Trois objectifs pour un seul projet.
– l’aide à la création artistique par la résidence d’artiste
– la diffusion des œuvres par les évènements, rencontres actives avec les auteurs
– la  volonté de démocratiser l’accès aux œuvres par les rencontres BD conçues pour être ouvertes à tous.

Pour mettre en œuvre ses objectifs, notre association, émanation d’une librairie inscrite dans le territoire de Carpentras depuis maintenant plus de 20 ans a développé des partenariats. Elle s’est associée aux partenaires habituels de la librairie :
– les librairies indépendantes du territoire : l’annexe à Malaucène et à la gloire de mon père à Mazan.
– les collectivités locales porteuses de la politique de la lecture et du livre de l’agglomération (communes et CoVe)
– des associations sensibilisées à la politique de lecture publique pouvant apporter leur savoir-faire : les CEMEA et l’AFL.

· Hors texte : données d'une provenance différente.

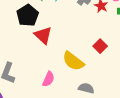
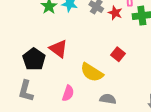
black pentagon: (28, 15) -> (34, 59), moved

Notre projet trouve sa cohérence dans les allers-retours possibles et envisageables entre les différentes actions.
La production de l’artiste en résidence pourra être enrichie par d’autres intervenants des rencontres BD. La résidence engagera chacun à écrire sa vision de la ville.  Tout ce matériau sera présenté aux rencontres espace(s) vécu(s) espace(s) rêvé(s) 2018, en donnant envie à d’autres de produire.

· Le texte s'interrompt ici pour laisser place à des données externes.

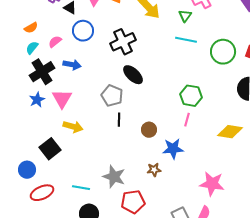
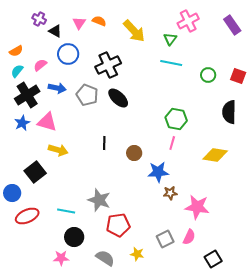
green circle: (223, 52) -> (208, 75), size x0.6
gray pentagon: (112, 96) -> (87, 95), moved
pink triangle: (62, 99) -> (47, 122), turned -45
brown star: (154, 170) -> (170, 193), moved

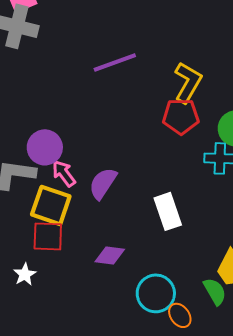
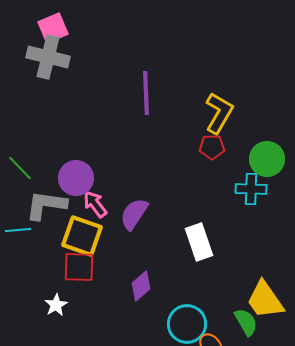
purple line: (115, 62) -> (146, 93), turned -72
red pentagon: (181, 116) -> (212, 147), size x0.7
purple diamond: (110, 255) -> (141, 286), turned -48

Nous retrouvons là la chaine de l’agir humain décrite par Tony Lainé : « Une chaîne comme cela passe par des situations qui ne sont pas étrangères les unes aux autres mais où tout vient se mettre en place pour prendre et donner un sens, une réponse à des besoins ; le besoin de s’exprimer par la musique, par le son, le besoin de se faire voir, de se grouper, de produire un son collectif, le besoin de rythme, le besoin du corps au travers d’un costume, enfin le besoin de la fête, du jeu.